We buried him in a little military cemetery a few hundred yards from the battery:  the exact spot will be notified to you by the parson.  As we stood by his grave the sun came and the guns round seemed to stop firing for a short time.  This typified to me what stood out most in your husband's character -- the spirit of quiet, sunny, unassuming cheerfulness.

Ibid, pages 263-264.

                                 Cecil Lawson, "Outside Arras" (c. 1917)

Many poems have been written in memory of Edward Thomas.  My favorite is by his friend Walter de la Mare.  As I have noted before, the poem is remarkable in conveying (in eight short lines) the pain of the loss suffered by those who knew and loved Thomas, as well as something essential about Thomas himself.

                 To E. T.: 1917

You sleep too well -- too far away,
   For sorrowing word to soothe or wound;
Your very quiet seems to say
   How longed-for a peace you have found.

Else, had not death so lured you on,
   You would have grieved -- 'twixt joy and fear --
To know how my small loving son
   Had wept for you, my dear.

Walter de la Mare, Motley and Other Poems (1918).

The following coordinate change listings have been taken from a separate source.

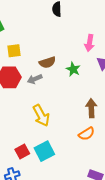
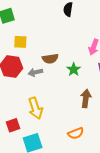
brown arrow: (91, 108) -> (86, 98), moved
red square: (22, 151) -> (13, 125), moved

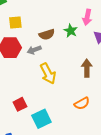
green star: (74, 69) -> (71, 31), moved
yellow arrow: (35, 108) -> (48, 73), moved

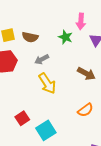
brown semicircle: (47, 34) -> (30, 37), moved, turned 35
gray arrow: (34, 50) -> (42, 59), moved
brown arrow: (87, 68) -> (86, 74), turned 126

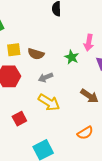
yellow arrow: (47, 83) -> (49, 102), turned -30
red square: (22, 118) -> (19, 119), moved

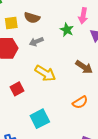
brown semicircle: (36, 54) -> (32, 18), moved
gray arrow: (46, 77) -> (36, 42), moved

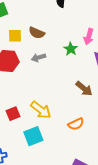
yellow arrow: (45, 73) -> (41, 110), moved
red square: (17, 89) -> (13, 114), moved

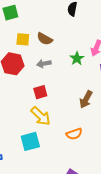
brown arrow: (84, 89) -> (86, 99), turned 72
red square: (13, 114) -> (40, 92), moved

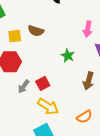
green star: (77, 58) -> (68, 56), moved
gray arrow: (44, 64) -> (24, 86), moved, turned -32

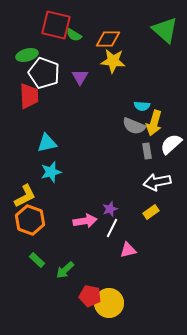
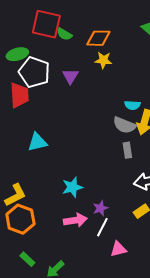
yellow star: (113, 61) -> (103, 60), size x0.7
gray rectangle: (147, 151) -> (127, 150), moved
cyan star: (51, 172) -> (72, 187), moved

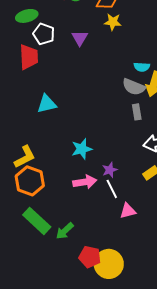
white pentagon: (34, 72) -> (44, 34), size x0.7
white line: (102, 227) -> (112, 189), turned -54
green rectangle: (27, 259) -> (37, 221), size x1.8

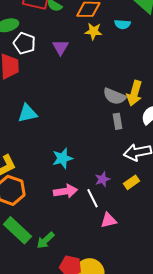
cyan semicircle: (142, 67) -> (122, 24), moved
purple star: (110, 170) -> (102, 179), moved

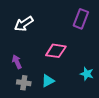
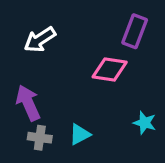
pink diamond: (56, 51) -> (110, 70), moved
purple arrow: (17, 62) -> (28, 103), size x1.5

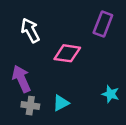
white arrow: (40, 40) -> (30, 30), turned 95
pink diamond: (110, 70) -> (67, 53), moved

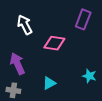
gray cross: (30, 106) -> (13, 90), moved

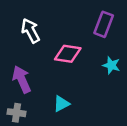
cyan star: (89, 76) -> (111, 65), moved

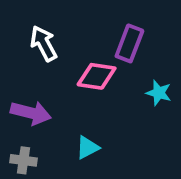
purple rectangle: (104, 24) -> (129, 43), moved
purple arrow: (22, 79) -> (31, 113), turned 128

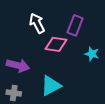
white arrow: (44, 43) -> (37, 23), moved
cyan triangle: (87, 148) -> (51, 86), size x1.5

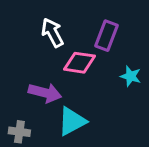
purple arrow: (18, 66) -> (45, 93), moved

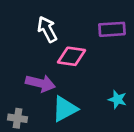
purple rectangle: (107, 36) -> (112, 29), moved, turned 65
cyan star: (131, 76) -> (117, 99), moved

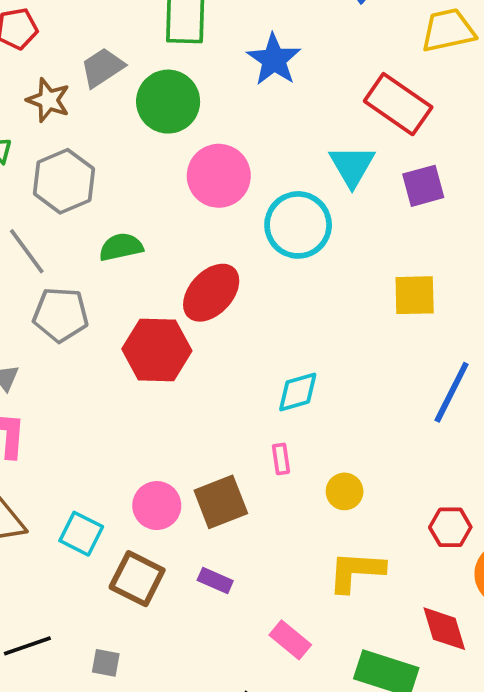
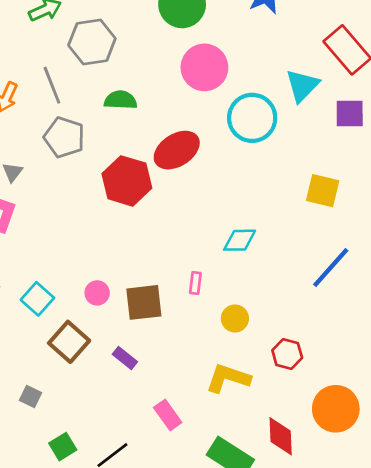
cyan diamond: (298, 392) -> (240, 240), moved
pink circle: (157, 506) -> (97, 293), size x0.7
red hexagon: (450, 527) -> (287, 354), moved

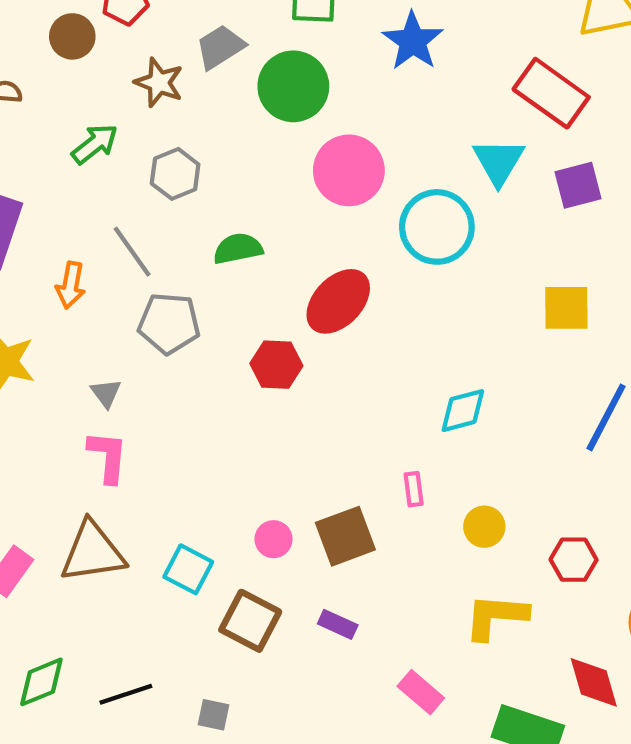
gray hexagon: (92, 42) -> (175, 174), size x0.7
red hexagon: (127, 181) -> (276, 365), size x0.7

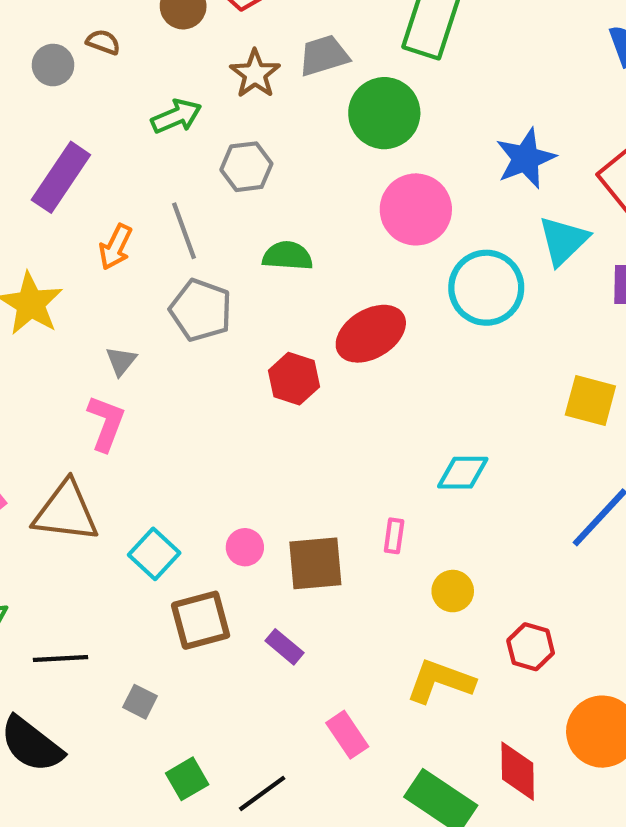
blue star: (413, 41) -> (526, 158), moved
brown square: (250, 621) -> (201, 620), turned 32

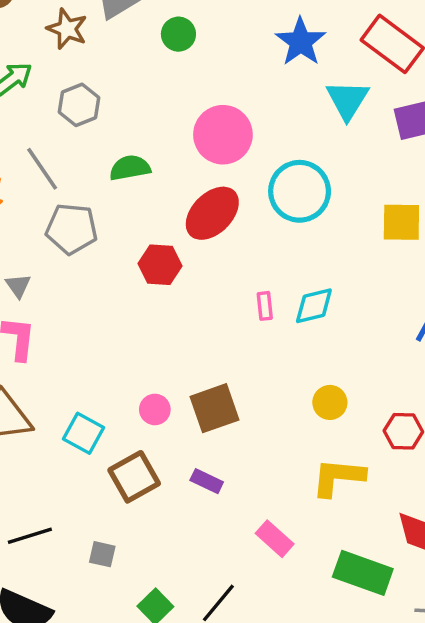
green circle: (384, 113) -> (178, 34), size x0.6
pink circle: (416, 209) -> (223, 135), moved
cyan circle: (486, 288) -> (300, 191), moved
pink rectangle: (394, 536) -> (265, 306), moved

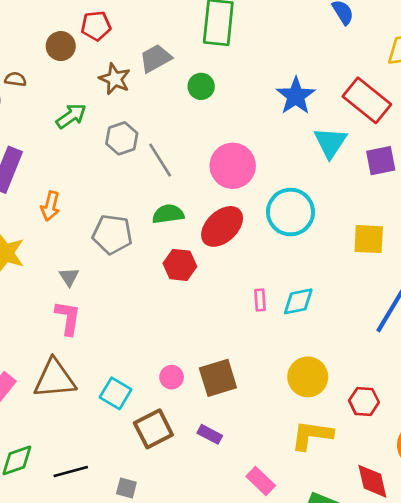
green semicircle: (130, 168) -> (168, 214), moved
gray line: (42, 169) -> (160, 160), moved
yellow circle: (330, 402) -> (308, 377), size x1.5

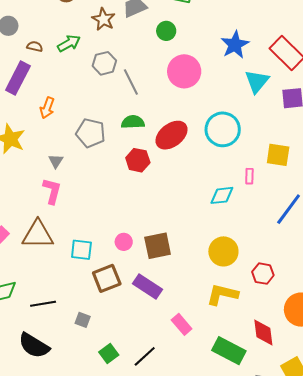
brown semicircle: (15, 79) -> (35, 46), moved
pink circle: (233, 166) -> (184, 71), moved
pink rectangle: (260, 300) -> (249, 176), moved
cyan square: (116, 393) -> (81, 250), turned -30
purple rectangle: (210, 434) -> (148, 286), size x1.6

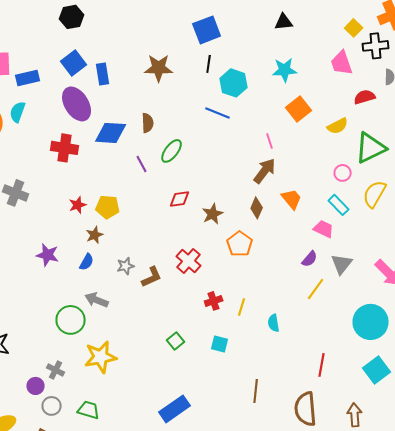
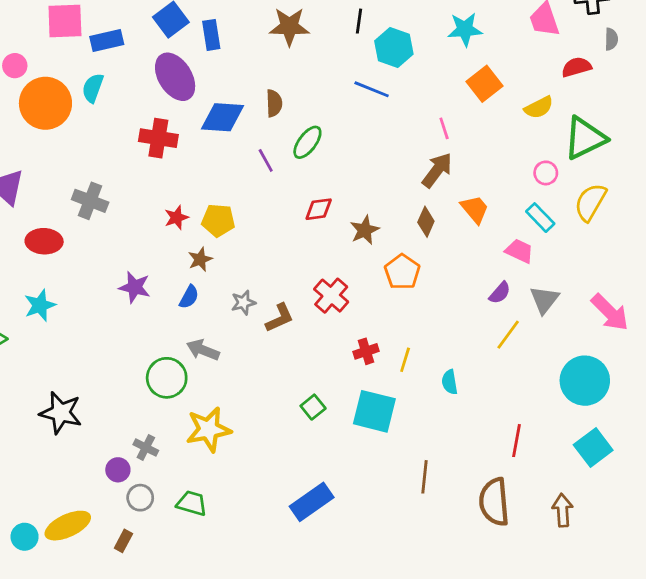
cyan square: (220, 344) -> (374, 411), size x1.8

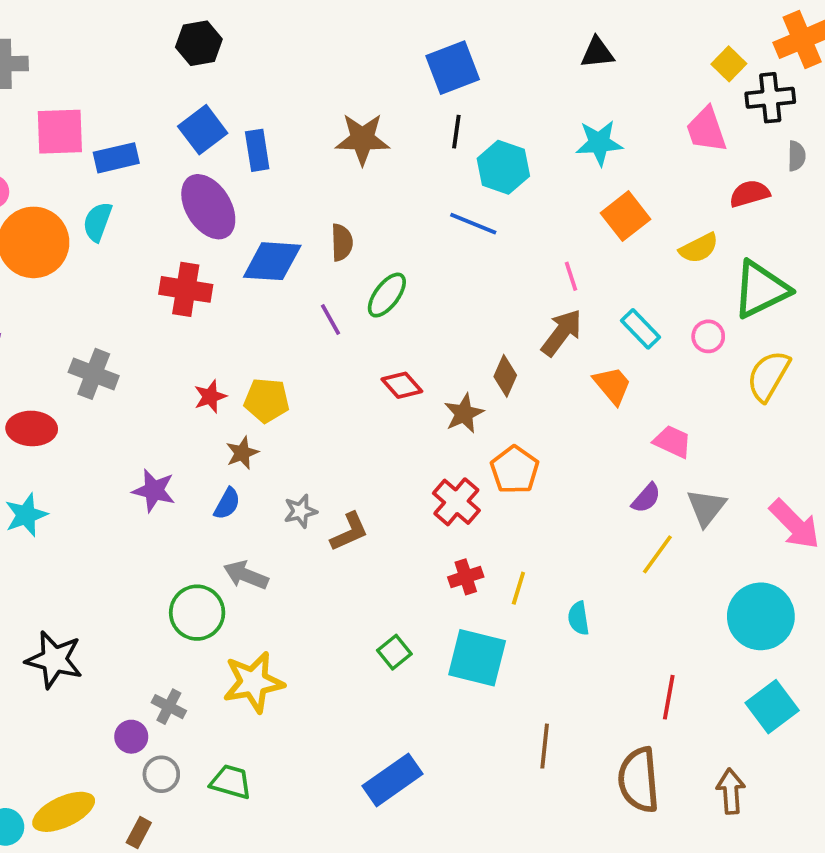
red diamond: (319, 209) -> (402, 385), turned 56
cyan rectangle: (540, 218) -> (641, 329), moved
brown diamond: (426, 222) -> (505, 376), moved
red cross: (331, 296) -> (456, 502), moved

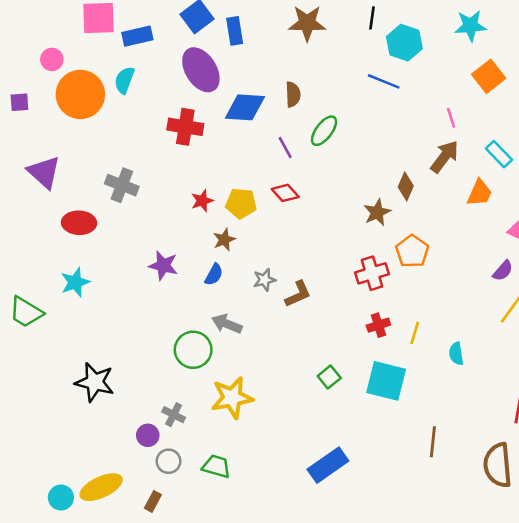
red diamond: (402, 385) -> (285, 193), moved
orange trapezoid: (612, 385) -> (480, 193), turned 64
red cross: (456, 502) -> (372, 273), turned 32

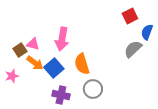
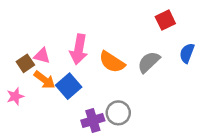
blue semicircle: (147, 32) -> (187, 53), moved
gray semicircle: (133, 49) -> (149, 62), moved
orange semicircle: (82, 64) -> (112, 62), moved, turned -40
purple cross: (61, 95) -> (93, 120), moved, turned -30

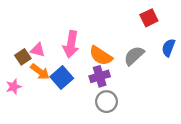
purple cross: (93, 120) -> (100, 76), moved

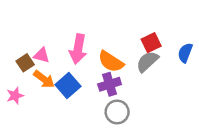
red square: (149, 18) -> (151, 43), moved

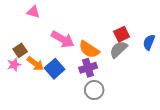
pink arrow: (78, 49) -> (63, 39), turned -70
pink triangle: (41, 55) -> (33, 12), moved
pink star: (15, 96) -> (14, 65), moved

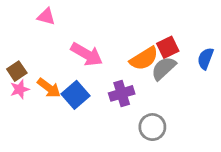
orange semicircle: (89, 49) -> (144, 59), moved, turned -65
brown square: (20, 50) -> (17, 71), moved
gray circle: (94, 90) -> (152, 127), moved

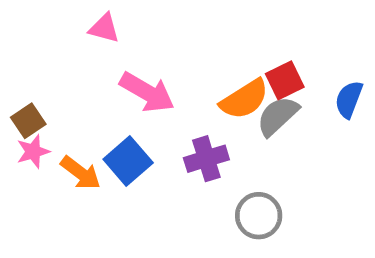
pink triangle: (46, 17) -> (104, 28), moved
orange arrow: (49, 88) -> (81, 173), moved

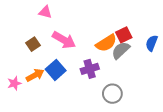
brown square: (28, 121) -> (33, 44), moved
pink star: (33, 152) -> (14, 83), moved
orange arrow: (81, 173) -> (35, 75), turned -66

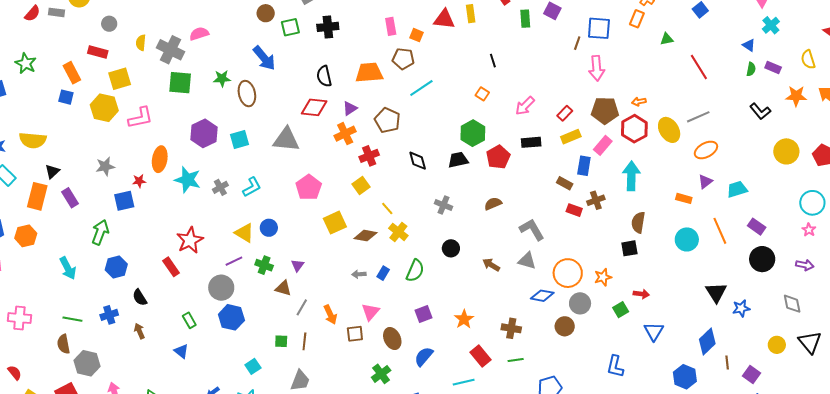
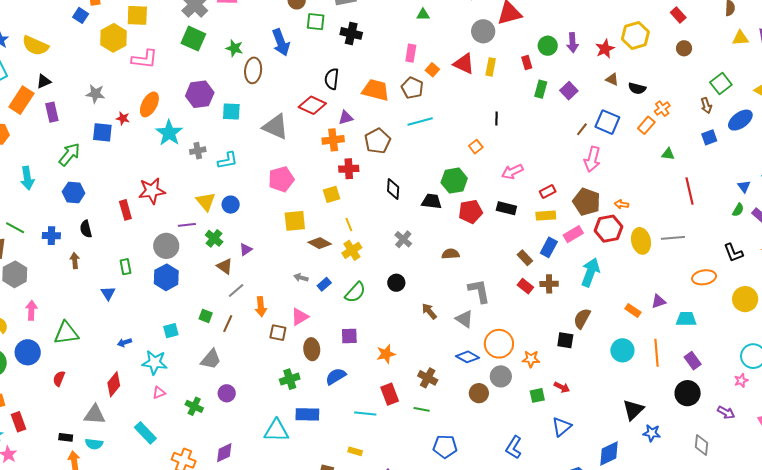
orange ellipse: (706, 150) -> (704, 277), moved

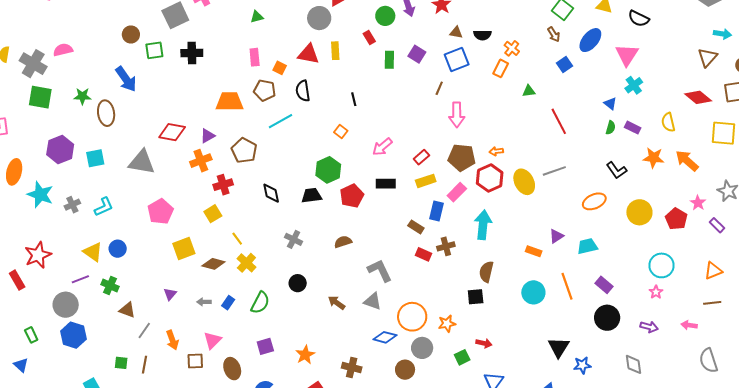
black semicircle: (332, 79) -> (303, 91), moved
blue square: (607, 122) -> (457, 60), moved, turned -30
purple triangle: (246, 249) -> (170, 294), moved

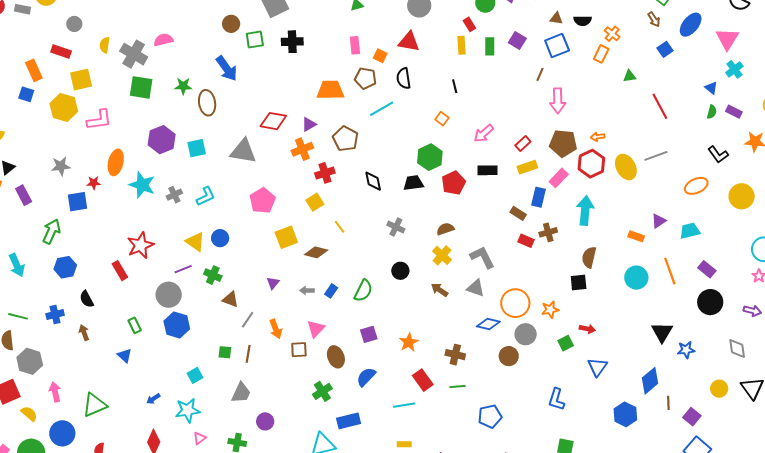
yellow rectangle: (335, 51) -> (462, 45), moved
yellow cross: (246, 263) -> (442, 255), moved

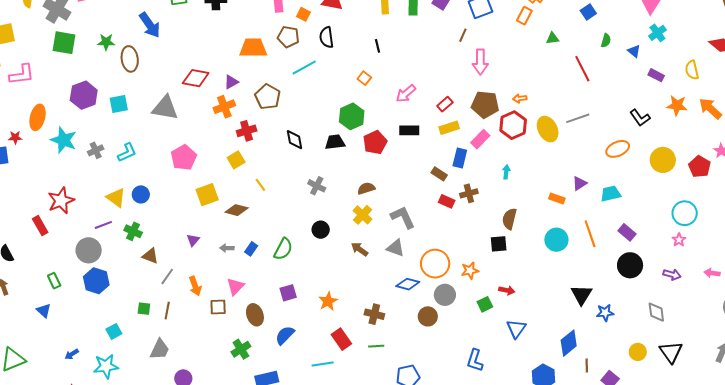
green semicircle: (712, 112) -> (606, 41), moved
cyan arrow: (585, 210) -> (506, 172), size x0.5

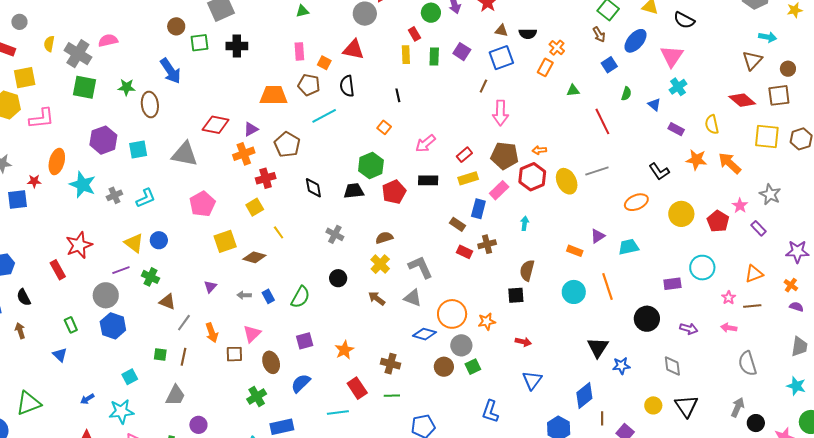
purple rectangle: (627, 232) -> (672, 284), moved, turned -48
pink star: (679, 240) -> (729, 298), moved
blue rectangle: (251, 249) -> (268, 296), turned -64
green square: (485, 304) -> (473, 367), moved

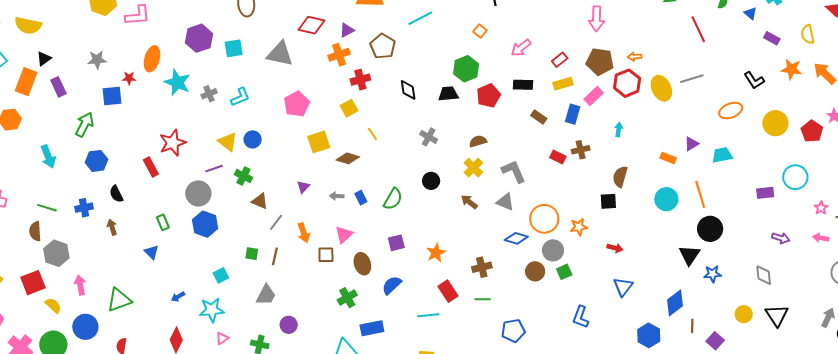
brown rectangle: (457, 224) -> (539, 117), moved
black circle: (647, 319) -> (710, 229), moved
brown cross: (391, 364) -> (482, 267), turned -30

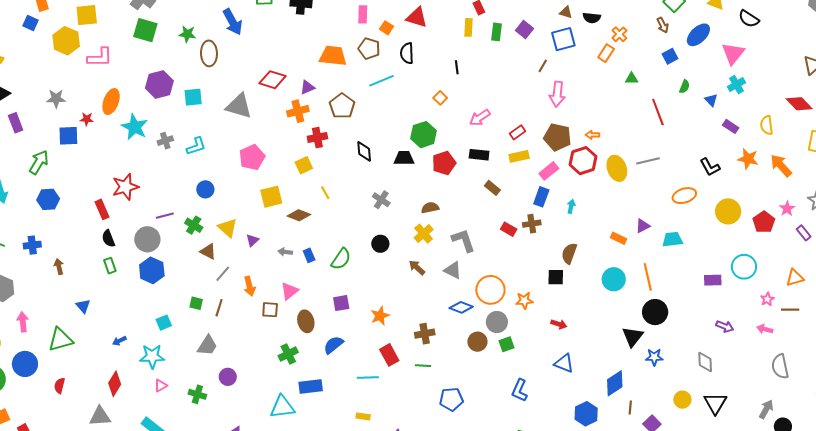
blue rectangle: (573, 114) -> (541, 197), moved
yellow triangle: (228, 142) -> (228, 228), moved
black semicircle: (116, 194) -> (108, 239), moved
blue triangle: (151, 252) -> (83, 306), moved
blue triangle: (623, 287) -> (564, 363), turned -50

                                       Cecil Lawson, "Arras" (c. 1917)


Anonymous said...

I haven't commented in a while, but check your blog each day. Thank you for this remembrance of Edward Thomas, who I came to know through Robert Frost and have cherished for some years now. It is especially fitting on Easter when we ponder redemption after sacrifice. I appreciate the effort you put into this.

Edward Bauer

Stephen Pentz said...

Mr. Bauer: thank you for your thoughts about Edward Thomas. I'm happy that you stopped by again, and I greatly appreciate your kind words.

Deb said...

In my recently acquired Collected Poems (Walter de la Mare), the poem in memory of Edward Thomas is immediately followed by this one...

Sotto Voce

To Edward Thomas

The haze of noon wanned silver-grey,
The soundless mansion of the sun;
The air made visible in his ray,
Like molten glass from furnace run,
Quivered o'er heat-baked turf and stone
And the flower of the gorse burned on —
Burned softly as gold of a child's fair hair
Along each spiky spray, and shed
Almond-like incense in the air
Whereon our senses fed.

At foot — a few sparse harebells: blue
And still as were the friend's dark eyes
That dwelt on mine, transfixèd through
With sudden ecstatic surmise.

'Hst!' he cried softly, smiling, and lo,
Stealing amidst that maze gold-green,
I heard a whispering music flow
From guileful throat of bird, unseen: —
So delicate, the straining ear
Scarce carried its faint syllabling
Into a heart caught-up to hear
That inmost pondering
Of bird-like self with self. We stood,
In happy trance-like solitude,
Hearkening a lullay grieved and sweet —
As when on isle uncharted beat
'Gainst coral at the palm-tree's root,
With brine-clear, snow-white foam afloat,
The wailing, not of water or wind —
A husht, far, wild, divine lament,
When Prospero his wizardry bent
Winged Ariel to bind....

Then silence, and o'er-flooding noon.
I raised my head; smiled too. And he —
Moved his great hand, the magic gone —
Gently amused to see
My ignorant wonderment. He sighed.
'It was a nightingale,' he said,
'That sotto voce cons the song
He'll sing when dark is spread;
And Night's vague hours are sweet and long,
And we are laid abed.'

Walter de la Mare

Stephen Pentz said...

Deb: Yes, "Sotto Voce" is lovely, isn't it? Like "To E. T.: 1917," I think that it captures perfectly the essence of Thomas's personality. De la Mare's sorrow is piercing in each poem, but in an understated way. Very touching. "To E. T." always brings a tear to my eye when I read it.

Thank you very much for stopping by again, and for sharing the poem.